Case Study

Text analysis tutorial created by Dr. Joanna Mundy at the Emory Center for Digital Scholarship.

Bertha Clay is a pen name originally used by Charlotte Mary Brame, an author of genre fiction, who lived from 1836 to 1884. The pen name, however, lived on considerably, and was picked up as a “house name” for authors by Street & Smith among other publishers, and used variously by authors, many of them male.[1] After the death of Brame, Street & Smith often had authors take and reprint material taken from other publishers, reworked into the pattern of a Bertha Clay novel. Among these authors was John Coryell, author of the Nick Carter novels, who published many novels under the name Bertha Clay close the time of her death, when some of her novels were still being published posthumously.[2]

In the Women Writer’s Collection of Genre Fiction, we have one novel, Married for her Beauty or, A Bitter Atonement, which is listed as written by Bertha Clay, as a pen name for Charlotte Brame (1836-1884). However, we have three other novels written by Bertha Clay in our collection: Beyond Atonement, Repented at Leisure, and New Love or Old. The records on who wrote which Bertha Clay novel are not fully complete, and difficult to track down. This situation provides the opportunity for us to examine these works through text mining to see if we can determine the authors by means of their word choice.

Part One: Preparing the Corpus

First we had to gather a collection of works that include our four Bertha Clay novels, and other novels by Bertha Clay, by John Coryell, and by other authors who published as Bertha Clay. We gathered 37 works by this author selection.

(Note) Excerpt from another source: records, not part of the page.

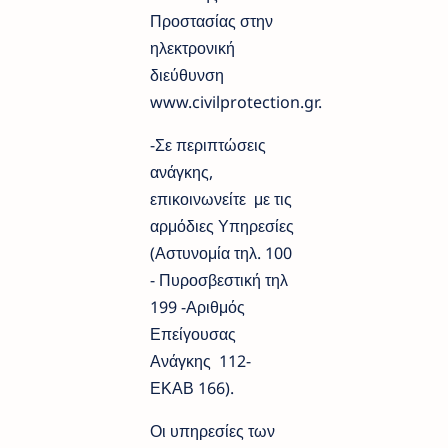
Προστασίας στην
ηλεκτρονική
διεύθυνση
www.civilprotection.gr.
-Σε περιπτώσεις
ανάγκης,
επικοινωνείτε με τις
αρμόδιες Υπηρεσίες
(Αστυνομία τηλ. 100
- Πυροσβεστική τηλ
199 -Αριθμός
Επείγουσας
Ανάγκης 112-
ΕΚΑΒ 166).
Οι υπηρεσίες των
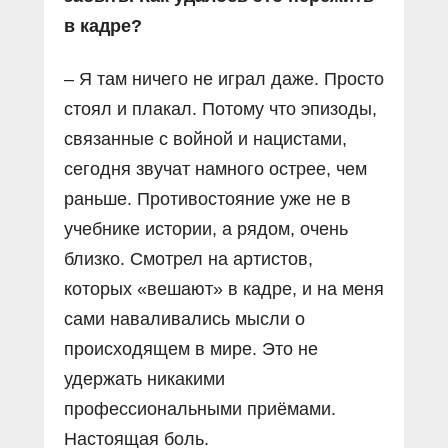
в кадре?
– Я там ничего не играл даже. Просто
стоял и плакал. Потому что эпизоды,
связанные с войной и нацистами,
сегодня звучат намного острее, чем
раньше. Противостояние уже не в
учебнике истории, а рядом, очень
близко. Смотрел на артистов,
которых «вешают» в кадре, и на меня
сами наваливались мысли о
происходящем в мире. Это не
удержать никакими
профессиональными приёмами.
Настоящая боль.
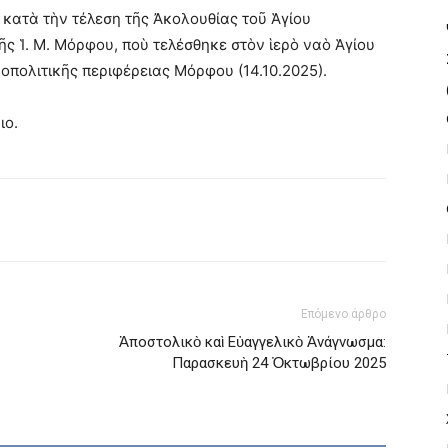
κατὰ τὴν τέλεση τῆς Ἀκολουθίας τοῦ Ἁγίου
ῆς Ἱ. Μ. Μόρφου, ποὺ τελέσθηκε στὸν ἱερὸ ναὸ Ἁγίου
οπολιτικῆς περιφέρειας Μόρφου (14.10.2025).
ιο.
Επόμενο άρθρο
Ἀποστολικὸ καὶ Εὐαγγελικὸ Ἀνάγνωσμα:
Παρασκευὴ 24 Ὀκτωβρίου 2025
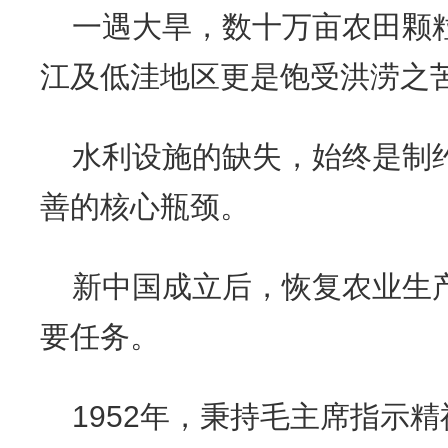
一遇大旱，数十万亩农田颗
江及低洼地区更是饱受洪涝之
水利设施的缺失，始终是制
善的核心瓶颈。
新中国成立后，恢复农业生
要任务。
1952年，秉持毛主席指示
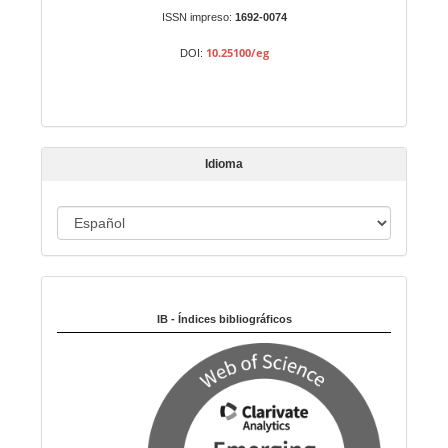
n
ISSN impreso:
1692-0074
a
10.25100/eg
DOI:
r
t
í
c
u
Idioma
l
o
I
d
i
Indexado en:
o
m
IB - Índices bibliográficos
a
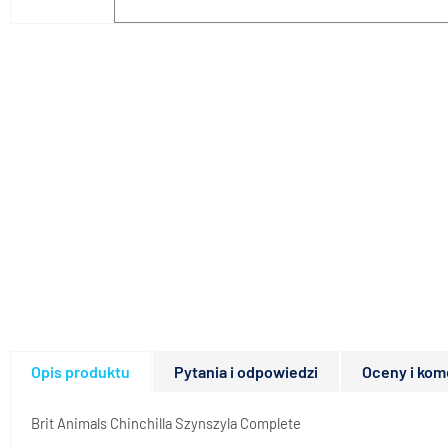
Opis produktu
Pytania i odpowiedzi
Oceny i kom
Brit Animals Chinchilla Szynszyla Complete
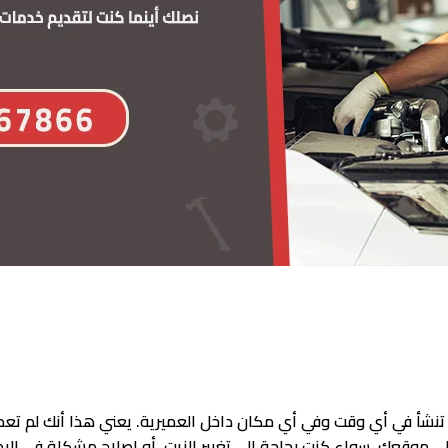
تنشأ في أي وقت وفي أي مكان داخل العميرية. يعني هذا أنك لم تع
ى موقعك. سواء كنت بحاجة إلى تغيير الزيت، أو إصلاح مشكلة في البطا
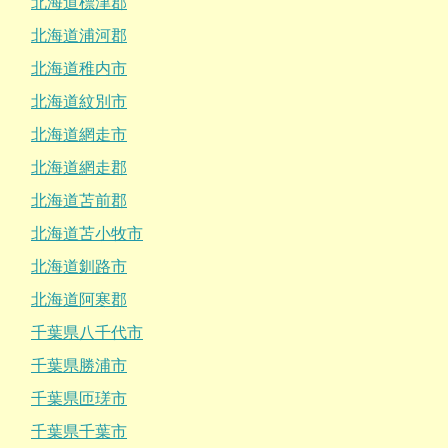
北海道標津郡
北海道浦河郡
北海道稚内市
北海道紋別市
北海道網走市
北海道網走郡
北海道苫前郡
北海道苫小牧市
北海道釧路市
北海道阿寒郡
千葉県八千代市
千葉県勝浦市
千葉県匝瑳市
千葉県千葉市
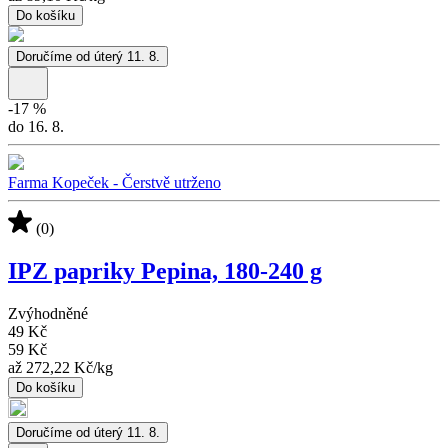
Do košíku
Doručíme od úterý 11. 8.
-
17
%
do 16. 8.
Farma Kopeček - Čerstvě utrženo
(0)
IPZ papriky Pepina, 180-240 g
Zvýhodněné
49 Kč
59 Kč
až
272,22 Kč
/
kg
Do košíku
Doručíme od úterý 11. 8.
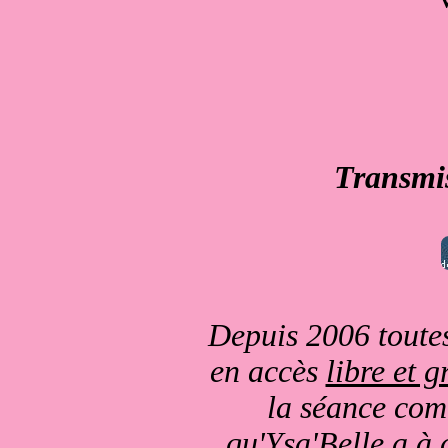
Transmi
Depuis 2006 toutes
en accès
libre et g
la séance comm
qu'Ysa'Belle a à 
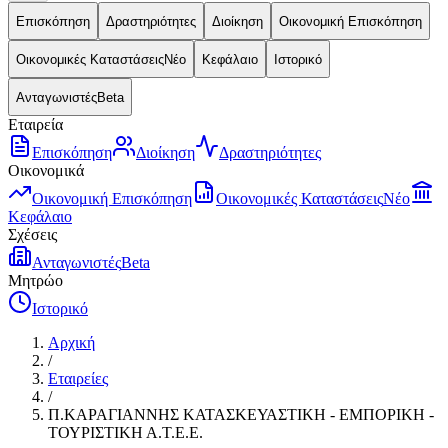
Επισκόπηση
Δραστηριότητες
Διοίκηση
Οικονομική Επισκόπηση
Οικονομικές Καταστάσεις
Νέο
Κεφάλαιο
Ιστορικό
Ανταγωνιστές
Beta
Εταιρεία
Επισκόπηση
Διοίκηση
Δραστηριότητες
Οικονομικά
Οικονομική Επισκόπηση
Οικονομικές Καταστάσεις
Νέο
Κεφάλαιο
Σχέσεις
Ανταγωνιστές
Beta
Μητρώο
Ιστορικό
Αρχική
/
Εταιρείες
/
Π.ΚΑΡΑΓΙΑΝΝΗΣ ΚΑΤΑΣΚΕΥΑΣΤΙΚΗ - ΕΜΠΟΡΙΚΗ -
ΤΟΥΡΙΣΤΙΚΗ Α.Τ.Ε.Ε.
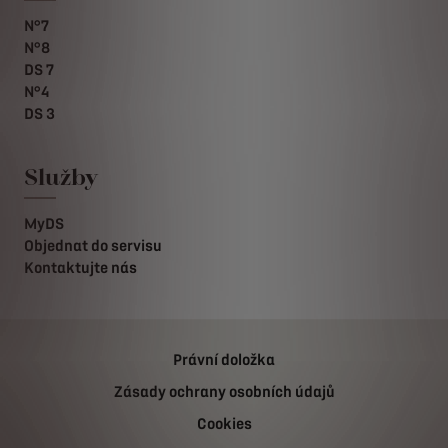
N°7
N°8
DS 7
N°4
DS 3
Služby
MyDS
Objednat do servisu
Kontaktujte nás
Právní doložka
Zásady ochrany osobních údajů
Cookies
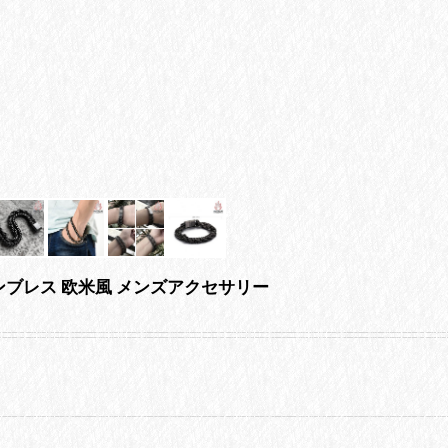
ションブレス 欧米風 メンズアクセサリー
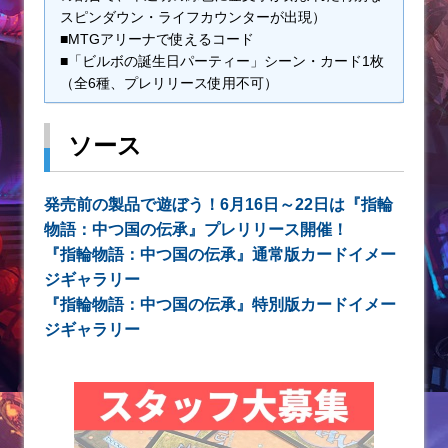
スピンダウン・ライフカウンターが出現）
■MTGアリーナで使えるコード
■「ビルボの誕生日パーティー」シーン・カード1枚
（全6種、プレリリース使用不可）
ソース
発売前の製品で遊ぼう！6月16日～22日は『指輪
物語：中つ国の伝承』プレリリース開催！
『指輪物語：中つ国の伝承』通常版カードイメー
ジギャラリー
『指輪物語：中つ国の伝承』特別版カードイメー
ジギャラリー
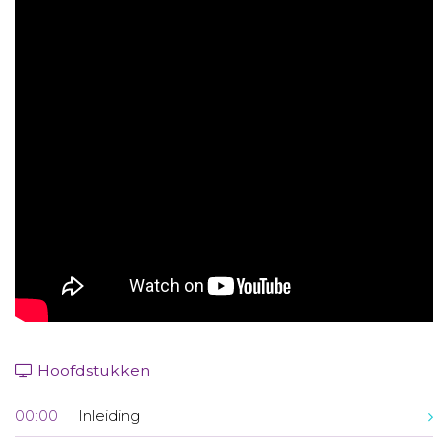
Aanmelden nieuwsbrief
Inloggen
Toegang leeromgeving
Hoofdstukken
00:00
Inleiding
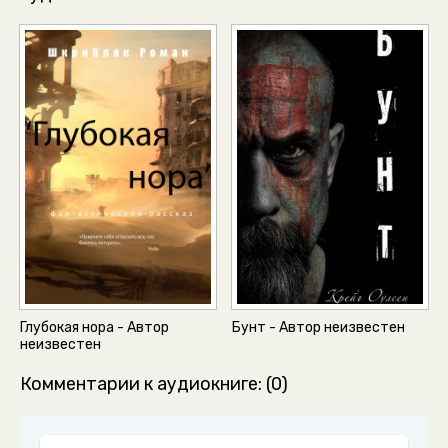
Глубокая нора - Автор
Бунт - Автор неизвестен
неизвестен
Комментарии к аудиокниге: (0)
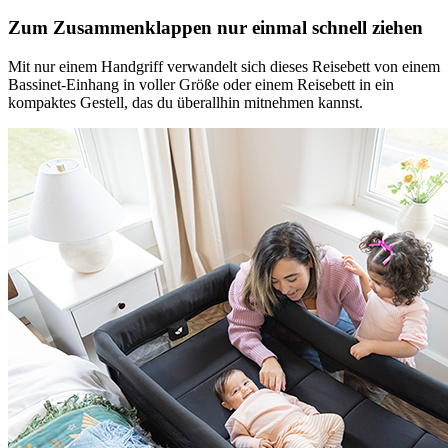
Zum Zusammenklappen nur einmal schnell ziehen
Mit nur einem Handgriff verwandelt sich dieses Reisebett von einem
Bassinet-Einhang in voller Größe oder einem Reisebett in ein
kompaktes Gestell, das du überallhin mitnehmen kannst.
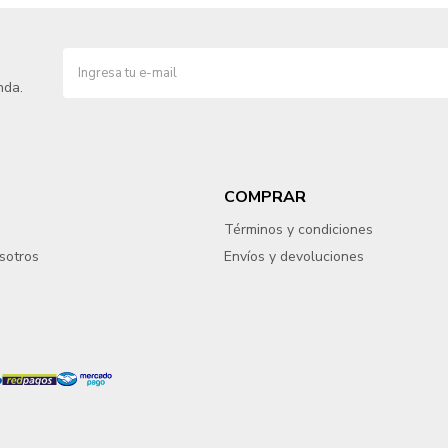
nda.
COMPRAR
Términos y condiciones
sotros
Envíos y devoluciones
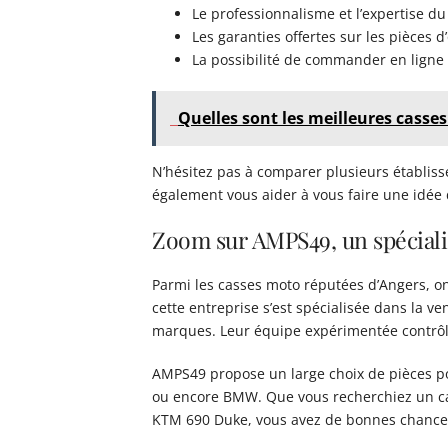
Le professionnalisme et l’expertise d
Les garanties offertes sur les pièces d
La possibilité de commander en ligne
Quelles sont les meilleures casse
N’hésitez pas à comparer plusieurs établisse
également vous aider à vous faire une idée d
Zoom sur AMPS49, un spécial
Parmi les casses moto réputées d’Angers, o
cette entreprise s’est spécialisée dans la v
marques. Leur équipe expérimentée contrôl
AMPS49 propose un large choix de pièces p
ou encore BMW. Que vous recherchiez un ca
KTM 690 Duke, vous avez de bonnes chances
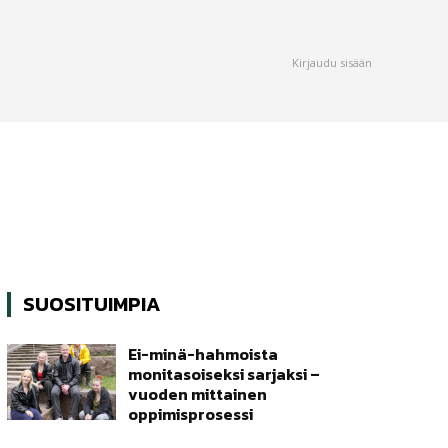
Kirjaudu sisään
SUOSITUIMPIA
Ei-minä-hahmoista
monitasoiseksi sarjaksi –
vuoden mittainen
oppimisprosessi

We have also included four works by Mrs. Margaret Wolfe Hamilton Hungerford, called The Duchess, to act as controls. These works, known to also be romance genre fiction by a different single author, provide a contrast.


Now that we have our corpus, which you can download here, we open RStudio. For this corpus we cleaned and removed only the numbers and punctuation out of the text. The 100 most common words are typically the words that most exhibit authorship, words such as and, the, he, and she, so it is important for this study not to remove stopwords.

When you start RStudio, it is a good idea for text mining to go ahead and load the primary libraries. We will not use Mallet for this tutorial, but the statement below prepares your RStudio session, should you want to use it on this corpus also.


Now we are booted and ready to go. The first step to process the corpus, and remove numbers and punctuation, particularly important when there may be OCR errors in your text sample, is to import the corpus with tm.

> whoisclay <- VCorpus(DirSource("/path/to/clay_corpus/"))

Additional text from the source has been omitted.